The SEBI chief noted that while India remains open to global capital flows, the market today is significantly better positioned because of its stronger domestic investor base.
“India will continue to welcome global capital. At the same time, our market now has a stronger domestic base, which provides support even when external sentiment may have weakened,” he said.
Pandey said volatility is likely to remain a feature of global financial markets given ongoing geopolitical tensions, energy market disruptions and rapid technological changes. However, the focus should be on ensuring that markets remain orderly and continue to command investor confidence.
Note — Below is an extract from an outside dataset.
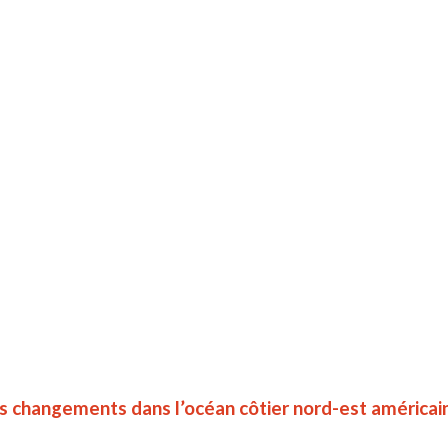
 les changements dans l’océan côtier nord-est américai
“Markets may be volatile, but they must not be disorderly. Volatility must not damage investor trust,” he said.
He added that resilient markets require strong institutions, robust infrastructure and effective regulation that balances innovation with investor protection.
According to Pandey, India’s market ecosystem has continued to strengthen through reforms aimed at improving efficiency, reducing risks and enhancing investor confidence, helping the country navigate an increasingly uncertain global environment while continuing to support economic growth and capital formation.